◆ Given entries:
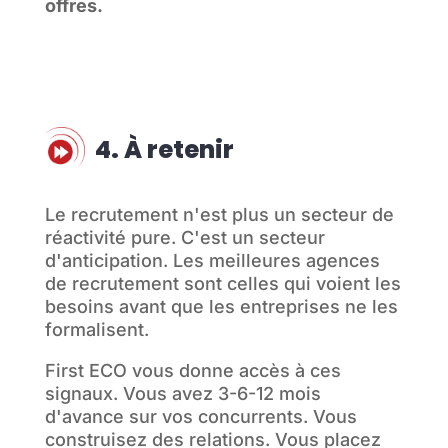
offres.
4. À retenir
Le recrutement n'est plus un secteur de
réactivité pure. C'est un secteur
d'anticipation. Les meilleures agences
de recrutement sont celles qui voient les
besoins avant que les entreprises ne les
formalisent.
First ECO vous donne accès à ces
signaux. Vous avez 3-6-12 mois
d'avance sur vos concurrents. Vous
construisez des relations. Vous placez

◆ Assigned task: Check every line above for the word "recrutement" and copy those that have it.

◆ Response to this exercise:
Le recrutement n'est plus un secteur de
de recrutement sont celles qui voient les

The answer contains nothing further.